Among it many other luminaries were the great landscape artist Hiroshige, Kunisada, Kuniyoshi and Yoshitoshi (the last great master of woodblock prints).

The Utagawa School and Inherited Art-Names

In the main Utagawa school of woodblock artists, there was eventually a whole series of go (art-names), from most senior to junior. As each senior person died, the rest would all move up a step!

The head of the school generally used the go (and signed his prints) as "Toyokuni"; after Kunisada I took over as head of the school (in 1842 or so), he started signing as "Toyokuni", and the next most senior member, Kochoro, started signing as "Kunisada" (Kunisada II, in this case).

The next most senior member after him, in turn, began signing as "Kunimasa" (Kunimasa IV, in this case), which had been Kochoro's go before he became Kunisada II. (The original Kunimasa I had been a student of Toyokuni I.)
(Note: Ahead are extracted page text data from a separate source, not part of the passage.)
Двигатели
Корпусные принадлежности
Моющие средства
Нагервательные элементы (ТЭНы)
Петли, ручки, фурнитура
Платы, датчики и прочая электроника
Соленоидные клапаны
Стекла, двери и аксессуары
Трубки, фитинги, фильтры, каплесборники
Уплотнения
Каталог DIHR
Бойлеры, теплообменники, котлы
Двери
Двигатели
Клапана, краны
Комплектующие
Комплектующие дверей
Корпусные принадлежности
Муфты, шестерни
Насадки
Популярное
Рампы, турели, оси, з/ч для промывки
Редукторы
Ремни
Here is a list of some members of the main Utagawa school, giving the succession of names used by some of them, along with the modern numbering of each:

  • Toyokuni (I)
  • Toyoshige -> Toyokuni (II)
  • Kunisada (I) -> Toyokuni (III)
  • Kochoro -> Kunimasa (III) -> Kunisada (II) -> Toyokuni (IV)
  • Kochoro (II) -> Kunimasa (IV) -> Kunisada (III) -> Toyokuni (V)
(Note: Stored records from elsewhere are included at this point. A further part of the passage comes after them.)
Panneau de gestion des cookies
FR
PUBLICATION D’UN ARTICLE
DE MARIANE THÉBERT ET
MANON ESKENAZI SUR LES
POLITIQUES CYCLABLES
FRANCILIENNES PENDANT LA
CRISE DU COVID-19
The Two Different Toyokuni "II"s

One final additional complexity is caused by the fact that there are two different artists who are sometimes referred to as "Toyokuni II".

The first Toyokuni II was Toyoshige, a mediocre pupil and son-in-law of Toyokuni I who had taken over as head of the Utagawa school after Toyokuni I died.

Kunisada I (Toyokuni III) despised Toyoshige, and refused to acknowledge him as head of the Utagawa school. Apparently, this was because he felt that as the best pupil, he should have been named head after the old master died, and was upset with Toyoshige, who apparently got the position because of his family connection.

When Kunisada I took over the art-name Toyokuni (in about 1842), he "removed" Toyokuni II from house history and for a period actually signed as "Toyokuni II". Everyone now numbers him Toyokuni III, though. So one needs to be careful, as there are prints which are signed "Toyokuni II" but which are actually by the artist we now call Toyokuni III.

This numbering persisted, so when Kochoro became head of the Utagawa school, he signed as "Toyokuni III", although by our counting he's Toyokuni IV; and likewise Kochoro II eventually signed as "Toyokuni IV", when we number him as Toyokuni V.